Cozart collects and tests the ticks from field surveys in Montana to see whether they are carrying any pathogens.

Whether a tick can get a human sick depends on the species, but the kind of mammal on which it feeds also plays a role.

"Usually it's a rodent that might be carrying, for example, Rocky Mountain spotted fever. So, the tick will feed on that rodent, then will get the pathogen as well," she said.

Because the prevalence of a particular disease can vary in mammal populations, ticks in one part of the state could be more or less likely to get you sick. That's also important information for medical providers, says Cozart.

This kind of surveillance and testing isn't happening in every state or county. A 2023 survey of nearly 500 health departments around the country found that roughly a quarter do some kind of tick surveillance.

Not all surveillance efforts are equal, says Chelsea Gridley-Smith, director of environmental health at the National Association of City and County Health Officials.

Field surveys can be expensive. For numerous local and state health departments, tick surveillance relies on a less expensive, more passive approach. Concerned patients, veterinarians and doctors must collect and send in ticks for identification.

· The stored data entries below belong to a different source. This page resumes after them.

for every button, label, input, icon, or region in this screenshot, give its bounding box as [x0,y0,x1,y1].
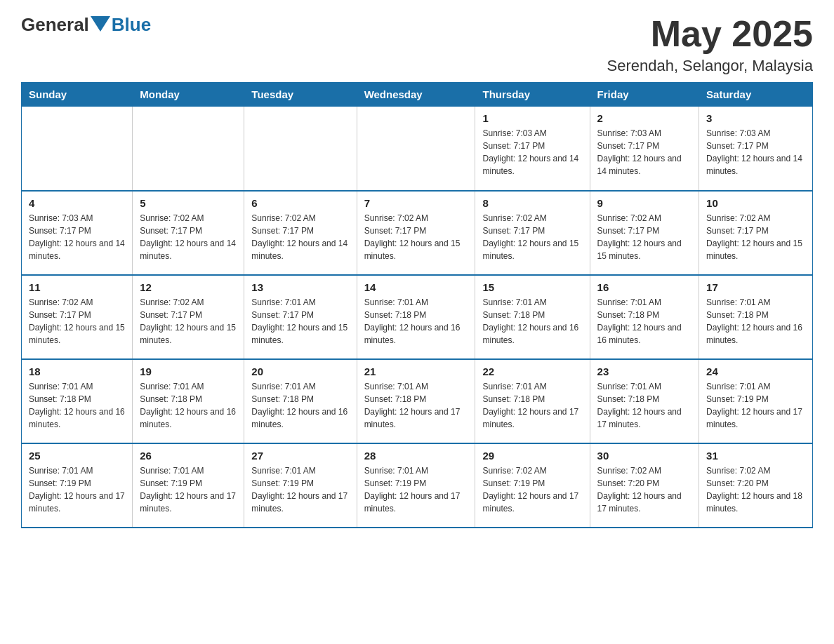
day-number: 18 [29,365,125,377]
day-number: 17 [706,281,805,293]
day-number: 7 [364,197,468,209]
day-number: 30 [597,450,691,462]
day-info: Sunrise: 7:01 AM Sunset: 7:18 PM Dayligh… [140,380,237,431]
day-info: Sunrise: 7:01 AM Sunset: 7:18 PM Dayligh… [482,380,582,431]
day-info: Sunrise: 7:02 AM Sunset: 7:17 PM Dayligh… [482,212,582,262]
day-number: 13 [251,281,349,293]
header-cell-wednesday: Wednesday [357,83,475,107]
day-info: Sunrise: 7:01 AM Sunset: 7:19 PM Dayligh… [251,464,349,515]
day-number: 16 [597,281,691,293]
calendar-cell [22,107,133,191]
day-info: Sunrise: 7:01 AM Sunset: 7:18 PM Dayligh… [29,380,125,431]
day-number: 25 [29,450,125,462]
logo-text-general: General [21,14,89,36]
day-info: Sunrise: 7:01 AM Sunset: 7:19 PM Dayligh… [29,464,125,515]
day-info: Sunrise: 7:02 AM Sunset: 7:17 PM Dayligh… [706,212,805,262]
calendar-cell: 13Sunrise: 7:01 AM Sunset: 7:17 PM Dayli… [244,275,357,359]
day-info: Sunrise: 7:02 AM Sunset: 7:17 PM Dayligh… [140,296,237,347]
day-number: 31 [706,450,805,462]
calendar-cell: 23Sunrise: 7:01 AM Sunset: 7:18 PM Dayli… [590,359,699,443]
calendar-cell [133,107,244,191]
calendar-cell: 20Sunrise: 7:01 AM Sunset: 7:18 PM Dayli… [244,359,357,443]
day-info: Sunrise: 7:02 AM Sunset: 7:17 PM Dayligh… [364,212,468,262]
day-info: Sunrise: 7:01 AM Sunset: 7:17 PM Dayligh… [251,296,349,347]
day-number: 23 [597,365,691,377]
title-block: May 2025 Serendah, Selangor, Malaysia [607,14,813,75]
calendar-cell: 15Sunrise: 7:01 AM Sunset: 7:18 PM Dayli… [475,275,590,359]
logo-text-blue: Blue [112,14,151,36]
day-number: 3 [706,112,805,124]
day-info: Sunrise: 7:01 AM Sunset: 7:18 PM Dayligh… [364,380,468,431]
day-info: Sunrise: 7:02 AM Sunset: 7:17 PM Dayligh… [140,212,237,262]
day-info: Sunrise: 7:03 AM Sunset: 7:17 PM Dayligh… [482,127,582,177]
day-number: 27 [251,450,349,462]
header-cell-friday: Friday [590,83,699,107]
week-row-1: 1Sunrise: 7:03 AM Sunset: 7:17 PM Daylig… [22,107,813,191]
day-info: Sunrise: 7:02 AM Sunset: 7:17 PM Dayligh… [29,296,125,347]
day-info: Sunrise: 7:02 AM Sunset: 7:17 PM Dayligh… [597,212,691,262]
day-info: Sunrise: 7:02 AM Sunset: 7:17 PM Dayligh… [251,212,349,262]
header-row: SundayMondayTuesdayWednesdayThursdayFrid… [22,83,813,107]
calendar-cell [244,107,357,191]
logo: General Blue [21,14,151,36]
calendar-cell: 19Sunrise: 7:01 AM Sunset: 7:18 PM Dayli… [133,359,244,443]
header-cell-thursday: Thursday [475,83,590,107]
day-number: 29 [482,450,582,462]
day-number: 22 [482,365,582,377]
day-number: 10 [706,197,805,209]
calendar-cell: 3Sunrise: 7:03 AM Sunset: 7:17 PM Daylig… [699,107,813,191]
day-info: Sunrise: 7:01 AM Sunset: 7:19 PM Dayligh… [706,380,805,431]
calendar-cell [357,107,475,191]
header-cell-saturday: Saturday [699,83,813,107]
calendar-body: 1Sunrise: 7:03 AM Sunset: 7:17 PM Daylig… [22,107,813,528]
calendar-cell: 24Sunrise: 7:01 AM Sunset: 7:19 PM Dayli… [699,359,813,443]
week-row-5: 25Sunrise: 7:01 AM Sunset: 7:19 PM Dayli… [22,443,813,528]
day-info: Sunrise: 7:03 AM Sunset: 7:17 PM Dayligh… [29,212,125,262]
calendar-cell: 27Sunrise: 7:01 AM Sunset: 7:19 PM Dayli… [244,443,357,528]
week-row-4: 18Sunrise: 7:01 AM Sunset: 7:18 PM Dayli… [22,359,813,443]
calendar-cell: 9Sunrise: 7:02 AM Sunset: 7:17 PM Daylig… [590,191,699,275]
calendar-cell: 29Sunrise: 7:02 AM Sunset: 7:19 PM Dayli… [475,443,590,528]
calendar-cell: 7Sunrise: 7:02 AM Sunset: 7:17 PM Daylig… [357,191,475,275]
calendar-table: SundayMondayTuesdayWednesdayThursdayFrid… [21,82,813,528]
day-info: Sunrise: 7:02 AM Sunset: 7:20 PM Dayligh… [597,464,691,515]
day-number: 2 [597,112,691,124]
day-number: 24 [706,365,805,377]
calendar-cell: 16Sunrise: 7:01 AM Sunset: 7:18 PM Dayli… [590,275,699,359]
calendar-cell: 8Sunrise: 7:02 AM Sunset: 7:17 PM Daylig… [475,191,590,275]
day-number: 19 [140,365,237,377]
day-number: 15 [482,281,582,293]
week-row-2: 4Sunrise: 7:03 AM Sunset: 7:17 PM Daylig… [22,191,813,275]
day-number: 8 [482,197,582,209]
day-number: 6 [251,197,349,209]
page-title: May 2025 [607,14,813,54]
day-number: 5 [140,197,237,209]
day-info: Sunrise: 7:01 AM Sunset: 7:19 PM Dayligh… [140,464,237,515]
day-info: Sunrise: 7:01 AM Sunset: 7:18 PM Dayligh… [364,296,468,347]
calendar-cell: 21Sunrise: 7:01 AM Sunset: 7:18 PM Dayli… [357,359,475,443]
day-info: Sunrise: 7:03 AM Sunset: 7:17 PM Dayligh… [597,127,691,177]
calendar-cell: 4Sunrise: 7:03 AM Sunset: 7:17 PM Daylig… [22,191,133,275]
header-cell-tuesday: Tuesday [244,83,357,107]
day-info: Sunrise: 7:01 AM Sunset: 7:18 PM Dayligh… [482,296,582,347]
page-header: General Blue May 2025 Serendah, Selangor… [21,14,813,75]
day-info: Sunrise: 7:02 AM Sunset: 7:19 PM Dayligh… [482,464,582,515]
calendar-cell: 26Sunrise: 7:01 AM Sunset: 7:19 PM Dayli… [133,443,244,528]
day-number: 14 [364,281,468,293]
calendar-cell: 22Sunrise: 7:01 AM Sunset: 7:18 PM Dayli… [475,359,590,443]
calendar-cell: 2Sunrise: 7:03 AM Sunset: 7:17 PM Daylig… [590,107,699,191]
day-number: 9 [597,197,691,209]
day-info: Sunrise: 7:03 AM Sunset: 7:17 PM Dayligh… [706,127,805,177]
calendar-cell: 12Sunrise: 7:02 AM Sunset: 7:17 PM Dayli… [133,275,244,359]
week-row-3: 11Sunrise: 7:02 AM Sunset: 7:17 PM Dayli… [22,275,813,359]
day-info: Sunrise: 7:01 AM Sunset: 7:18 PM Dayligh… [251,380,349,431]
calendar-cell: 14Sunrise: 7:01 AM Sunset: 7:18 PM Dayli… [357,275,475,359]
day-info: Sunrise: 7:01 AM Sunset: 7:19 PM Dayligh… [364,464,468,515]
calendar-cell: 5Sunrise: 7:02 AM Sunset: 7:17 PM Daylig… [133,191,244,275]
calendar-cell: 1Sunrise: 7:03 AM Sunset: 7:17 PM Daylig… [475,107,590,191]
page-subtitle: Serendah, Selangor, Malaysia [607,57,813,75]
calendar-cell: 18Sunrise: 7:01 AM Sunset: 7:18 PM Dayli… [22,359,133,443]
day-info: Sunrise: 7:01 AM Sunset: 7:18 PM Dayligh… [597,296,691,347]
calendar-cell: 28Sunrise: 7:01 AM Sunset: 7:19 PM Dayli… [357,443,475,528]
day-number: 26 [140,450,237,462]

"It does provide a little information about what ticks are actually interacting with people and animals, but it doesn't get into the weeds of how common ticks are in that area and how often do those ticks carry pathogens," said Gridley-Smith.

She says more health departments want to start tick surveillance, but getting funding is hard and might get harder as federal public health grants from agencies like the Centers for Disease Control and Prevention dry up.

Montana receives about $60,000 from a federal grant annually, but the bulk of that funding goes toward mosquito surveillance, which is more intensive and costly. What's left funds trips into the field to look for ticks.

Hokit says he doesn't have enough funding for his small team to survey everywhere he would like to in a state as large as Montana. That means he's unable to monitor emerging populations of deer ticks as closely as he would like.

He found those new deer ticks in two Montana counties, but he doesn't have enough data to determine whether they have begun reproducing there, establishing a local population.

In the meantime, Hokit uses data on climate and vegetation to make predictions about where deer ticks might thrive in the state. He has his eye on particular areas of western Montana, like the Flathead Valley.

He says that will help his team narrow down where to look next so they can let the public know when deer ticks — and the disease they can carry — arrive.